Rather than arguing about the existence of psychic abilities, a few teachers sought to reframe the question in ways that we never anticipated. These teachers contextualized the question within the spiritual rather than the empirical domain and then used Biblical text to warrant their views about it. One teacher wrote: "I do not have any scientific evidence for the existence or non-existence of psychic abilities. However, as a Christian and a believer in the biblical records presented in the Bible, I would have to believe in the existence of psychic abilities." Another teacher, accepting the Biblical claims for the existence of such abilities, cited Leviticus 18:10-12 as a caution against the use of such abilities: "Let no one be found among you ... who practices divination or sorcery ... or who is a medium or spirit or who consults the dead. Anyone who does these things is detestable to the Lord...." As with some of the other argumentative strategies used, this recontextualization of the question assumed a stance that was so definitive that it served to protect teachers from the discussion rather than involving them in it.
This stance, as it was articulated in response to the original version of the question as well as to the recontextualized version, managed to render as unarguable a topic that the lesson identified as prototypically arguable. It clearly transformed the nature of a dialogue that was supposed to constitute and exemplify "constructivist" teaching and learning. It is not clear to us whether or not this transformation was intended by the teachers as a way to defeat the premises of the lesson. But it does seem apparent that their assumptions, dispositions, and modes of arguing actually had this effect.
At the end of the lesson, the teachers were so distressed by the discussion that they were unwilling to respond to our efforts to debrief. We had hoped that the dialogue about psychic abilities would provide a shared experience from which we might all examine the practice of conceptual change teaching. The most vocal of the teachers, however, made clear their displeasure with constructivism, identifying it as an esoteric theory with little practical import for public school classrooms. If there were teachers in the group who were supportive of constructivism, the tenor of the discussion was sufficiently hostile to insure their silence.

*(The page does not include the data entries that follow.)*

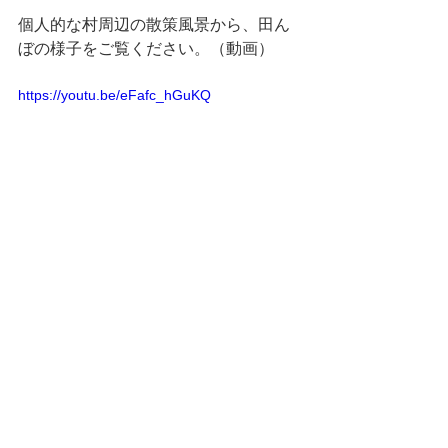
個人的な村周辺の散策風景から、田ん
ぼの様子をご覧ください。（動画）
https://youtu.be/eFafc_hGuKQ
What's New !
現場から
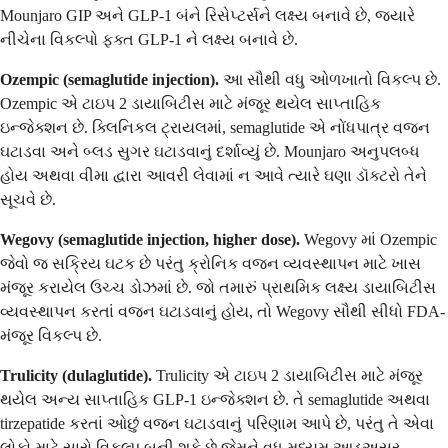
Mounjaro GIP અને GLP-1 બંને રિસેપ્ટર્સને લક્ષ્ય બનાવે છે, જ્યારે
નીચેના વિકલ્પો ફક્ત GLP-1 ને લક્ષ્ય બનાવે છે.
Ozempic (semaglutide injection).
આ સૌથી વધુ ઓળખાતો વિકલ્પ છે.
Ozempic એ ટાઇપ 2 ડાયાબિટીસ માટે મંજૂર થયેલ સાપ્તાહિક
ઇન્જેક્શન છે. ક્લિનિકલ ટ્રાયલમાં, semaglutide એ નોંધપાત્ર વજન
ઘટાડવા અને બ્લડ સુગર ઘટાડવાનું દર્શાવ્યું છે. Mounjaro અનુપલબ્ધ
હોય અથવા વીમા દ્વારા આવરી લેવામાં ન આવે ત્યારે ઘણા ડૉક્ટરો તેને
સૂચવે છે.
Wegovy (semaglutide injection, higher dose).
Wegovy માં Ozempic
જેવો જ સક્રિય ઘટક છે પરંતુ ક્રોનિક વજન વ્યવસ્થાપન માટે ખાસ
મંજૂર કરાયેલ ઉચ્ચ ડોઝમાં છે. જો તમારું પ્રાથમિક લક્ષ્ય ડાયાબિટીસ
વ્યવસ્થાપન કરતાં વજન ઘટાડવાનું હોય, તો Wegovy સૌથી સીધો FDA-
મંજૂર વિકલ્પ છે.
Trulicity (dulaglutide).
Trulicity એ ટાઇપ 2 ડાયાબિટીસ માટે મંજૂર
થયેલ અન્ય સાપ્તાહિક GLP-1 ઇન્જેક્શન છે. તે semaglutide અથવા
tirzepatide કરતાં ઓછું વજન ઘટાડવાનું પરિણામ આપે છે, પરંતુ તે એવા
લોકો માટે સારો વિકલ્પ બની શકે છે જેમને વધુ મધ્યમ આડઅસર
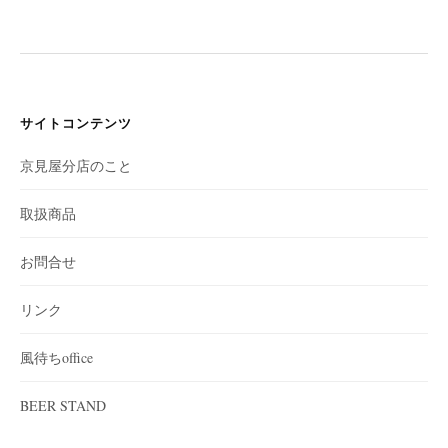
サイトコンテンツ
京見屋分店のこと
取扱商品
お問合せ
リンク
風待ちoffice
BEER STAND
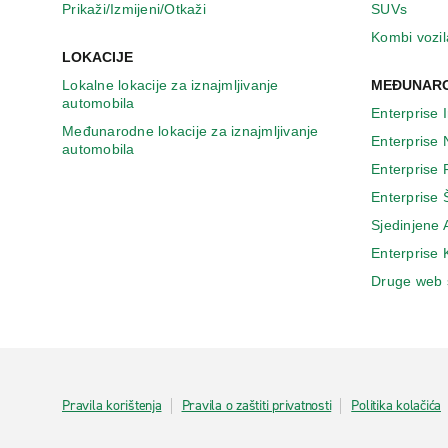
Prikaži/Izmijeni/Otkaži
SUVs
Kombi vozil
LOKACIJE
Lokalne lokacije za iznajmljivanje
MEĐUNARO
automobila
Enterprise 
Međunarodne lokacije za iznajmljivanje
Enterprise
automobila
Enterprise
Enterprise 
Sjedinjene
Enterprise
Druge web 
Pravila korištenja
Pravila o zaštiti privatnosti
Politika kolačića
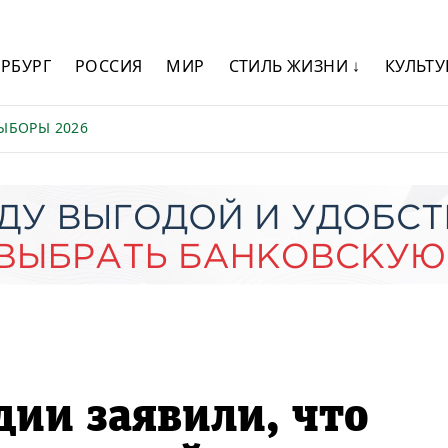
ЕРБУРГ
РОССИЯ
МИР
СТИЛЬ ЖИЗНИ ↓
КУЛЬТУ
ЫБОРЫ 2026
ии заявили, что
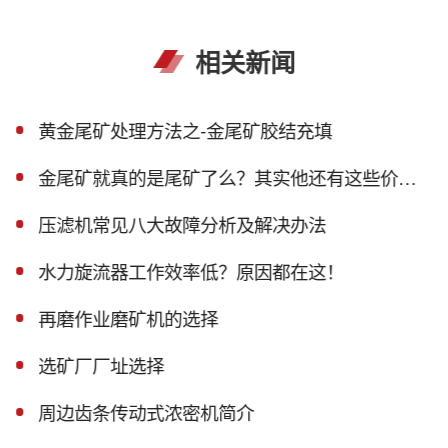
相关新闻
黄金尾矿处理方法之-金尾矿胶结充填
金尾矿就真的是尾矿了么？其实他还有这些价值！
压滤机常见八大故障分析及解决办法
水力旋流器工作效率低？原因都在这！
再磨作业磨矿机的选择
选矿厂厂址选择
周边齿条传动式浓密机简介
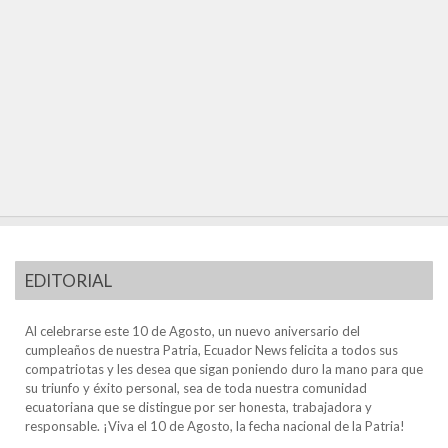
EDITORIAL
Al celebrarse este 10 de Agosto, un nuevo aniversario del
cumpleaños de nuestra Patria, Ecuador News felicita a todos sus
compatriotas y les desea que sigan poniendo duro la mano para que
su triunfo y éxito personal, sea de toda nuestra comunidad
ecuatoriana que se distingue por ser honesta, trabajadora y
responsable. ¡Viva el 10 de Agosto, la fecha nacional de la Patria!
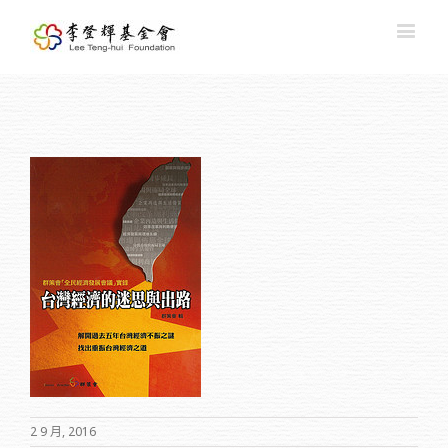
2 9 月, 2016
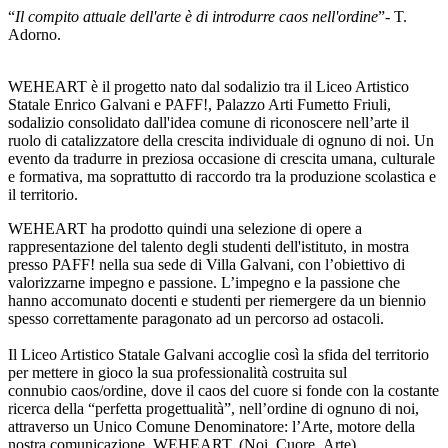
“
Il compito attuale dell'arte è di introdurre caos nell'ordine
”- T.
Adorno.
WEHEART è il progetto nato dal sodalizio tra il Liceo Artistico
Statale Enrico Galvani e PAFF!, Palazzo Arti Fumetto Friuli,
sodalizio consolidato dall'idea comune di riconoscere nell’arte il
ruolo di catalizzatore della crescita individuale di ognuno di noi. Un
evento da tradurre in preziosa occasione di crescita umana, culturale
e formativa, ma soprattutto di raccordo tra la produzione scolastica e
il territorio.
WEHEART ha prodotto quindi una selezione di opere a
rappresentazione del talento degli studenti dell'istituto, in mostra
presso PAFF! nella sua sede di Villa Galvani, con l’obiettivo di
valorizzarne impegno e passione. L’impegno e la passione che
hanno accomunato docenti e studenti per riemergere da un biennio
spesso correttamente paragonato ad un percorso ad ostacoli.
Il Liceo Artistico Statale Galvani accoglie così la sfida del territorio
per mettere in gioco la sua professionalità costruita sul
connubio caos/ordine, dove il caos del cuore si fonde con la costante
ricerca della “perfetta progettualità”, nell’ordine di ognuno di noi,
attraverso un Unico Comune Denominatore: l’Arte, motore della
nostra comunicazione, WEHEART. (Noi_Cuore_Arte).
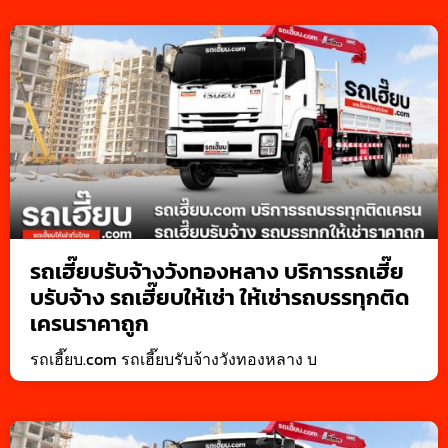
รถเฮี๊ยบรับจ้างวังทองหลาง บริการรถเฮี๊ย
บรับจ้าง รถเฮี๊ยบให้เช่า ให้เช่ารถบรรทุกติด
เครนราคาถูก
รถเฮี๊ยบ.com รถเฮี๊ยบรับจ้างวังทองหลาง บ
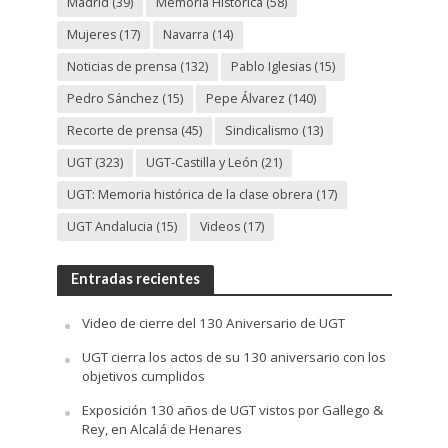
Madrid
(39)
Memoria Histórica
(58)
Mujeres
(17)
Navarra
(14)
Noticias de prensa
(132)
Pablo Iglesias
(15)
Pedro Sánchez
(15)
Pepe Álvarez
(140)
Recorte de prensa
(45)
Sindicalismo
(13)
UGT
(323)
UGT-Castilla y León
(21)
UGT: Memoria histórica de la clase obrera
(17)
UGT Andalucia
(15)
Videos
(17)
Entradas recientes
Video de cierre del 130 Aniversario de UGT
UGT cierra los actos de su 130 aniversario con los
objetivos cumplidos
Exposición 130 años de UGT vistos por Gallego &
Rey, en Alcalá de Henares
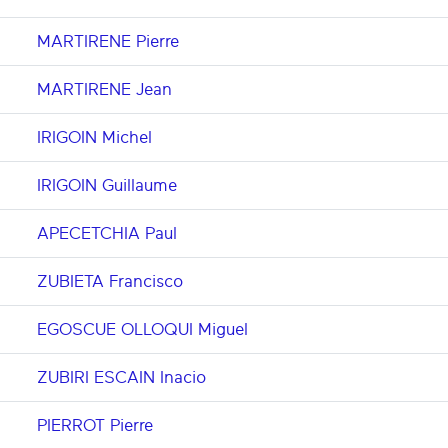
MARTIRENE Pierre
MARTIRENE Jean
IRIGOIN Michel
IRIGOIN Guillaume
APECETCHIA Paul
ZUBIETA Francisco
EGOSCUE OLLOQUI Miguel
ZUBIRI ESCAIN Inacio
PIERROT Pierre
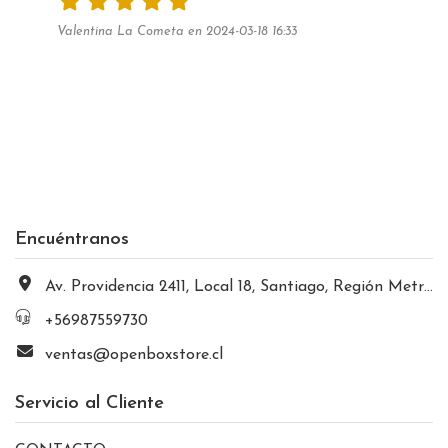
Valentina La Cometa en 2024-03-18 16:33
Encuéntranos
Av. Providencia 2411, Local 18, Santiago, Región Metropolitana, Chile
+56987559730
ventas@openboxstore.cl
Servicio al Cliente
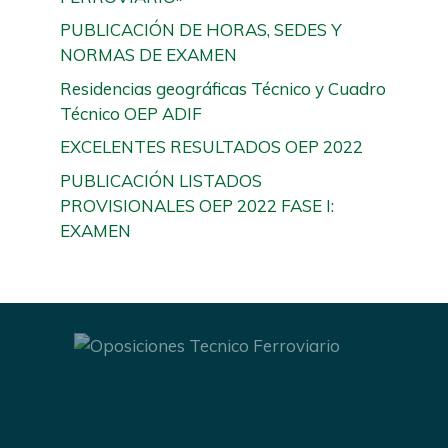
PUBLICACIÓN DE HORAS, SEDES Y
NORMAS DE EXAMEN
Residencias geográficas Técnico y Cuadro
Técnico OEP ADIF
EXCELENTES RESULTADOS OEP 2022
PUBLICACIÓN LISTADOS
PROVISIONALES OEP 2022 FASE I:
EXAMEN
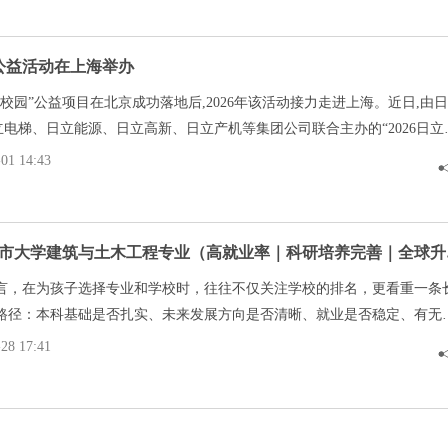
、国际化的全新阶段。
公益活动在上海举办
进校园”公益项目在北京成功落地后,2026年该活动接力走进上海。近日,由
立电梯、日立能源、日立高新、日立产机等集团公司联合主办的“2026日立
海市崇明区圆沙小学举行。日立集团中国总代表汤次善麿、日立(中国)有
1 14:43
领导携员工志愿者团队入校,以“捐赠+授课”的形式,将科技环保教育资源
接送入课堂。
高考生必看
言，在为孩子选择专业和学校时，往往不仅关注学校的排名，更看重一条
路径：本科基础是否扎实、未来发展方向是否清晰、就业是否稳定、有无
。在这些现实考量下，建筑与土木工程这一学科，始终具备其独特的优势
8 17:41
及土木工程学系（ACE），依托独特区位优势与前沿的国际化教育理念，
兼顾稳健就业与高端上升空间的黄金培养路径。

Using the Internet to Assist Meaning-Making

As the result of this less-than-successful lesson, we learned a number of things about the nature of discourse and the ways that Internet use can interfere with it. First, we received an important reminder about the strength of prior assumptions. Working from a constructivist vantage, this was no surprise in a theoretical sense. But we did not anticipate the important difference between specific naive assumptions and well-formed, internally-consistent sets of assumptions based on alternate world views. In short, we found that, among many of the teachers, prior constructions of reality (and of science and also of discourse) were not sufficiently piecemeal to admit conceptual change. Rather, the coherence of their views--the religious beliefs of some of the teachers as well as the pedagogical beliefs of most of them--made them resistant to the cognitive dissonance that the lesson attempted to provoke. Put another way, the teachers' prior assumptions were sufficiently elaborate and functional as to make assimilation relatively easy and accommodation almost impossible. Thus the social negotiation that we had hoped to stimulate was rejected because it stood outside of the belief systems of the teachers. In a very real sense, discourse of this type did not exist for them.
Obviously, the clash of belief systems characterizes all discourse, not just the discussions that the Internet permits to take place. But, because of their nature, virtual discussions in virtual communities may pose particular dangers to discourse in general. Unlike physical communities, virtual ones share no common ground in the very literal sense.2 Grounded in other shared purpose (e.g., the cultivation of a neighborhood that belongs to everyone), physical communities allow multiple perspectives to exist side by side, interacting and having cross- influences over long periods of time. Members of physical communities have some stake in maintaining a peaceful way of life, and they offer shared activity as a solace for the losses encountered in clashes over belief. But the stakes in virtual discussions are not very high, and the requirements for mannerliness are, therefore, formal rather than implicit. Furthermore, in the absence of the physical encounter, virtual discussions reduce all discourse to mere words. The relationship between words and a way of life is lost in this forum. This loss is important because it reinforces the already rampant alienation and narcissism of our late twentieth century society--supporting the logically insupportable argument that all beliefs have an equal claim to truth, that all values are equally good, and that personal inclination is the final arbiter of both truth and merit.
Added to this disturbing circumstance are other features of virtual life that we observed to become animated in the lesson on psychic phenomena. Important among these features was the tendency of the Internet to disable efforts to distinguish between reputable and disreputable sources of information (see e.g., Burbules, 1996). Almost anyone can have a web page, and almost anyone can post a message to a discussion list. Moreover, these artifacts can take the form of very credible-looking products. At the same time such products need not contribute anything of substance; they can mislead unintentionally or intentionally.
Some commentators suggest that this feature democratizes discourse, and it may indeed have this effect; but the caveats necessary to accommodate this type of democratization may be so intrusive as to inoculate all discussion from credibility. Without having traditional sources of intellectual authority to rely on, one might as well invent reality capriciously. An alternative, of course, is to hope that everyone will become sufficiently knowledgeable, critical, and sophisticated so as to be able to distinguish routinely among the multiplicity of competing truth claims. From our experiences with this lesson, however, we suspect that a third strategy may have wide currency: In the face of multiple, incompatible, and seductive truth claims, people may very well do what the teachers in our group did--retreat more deeply into their previously held belief systems, shield these systems from intellectual challenges, and refuse to entertain serious argument across assumptions.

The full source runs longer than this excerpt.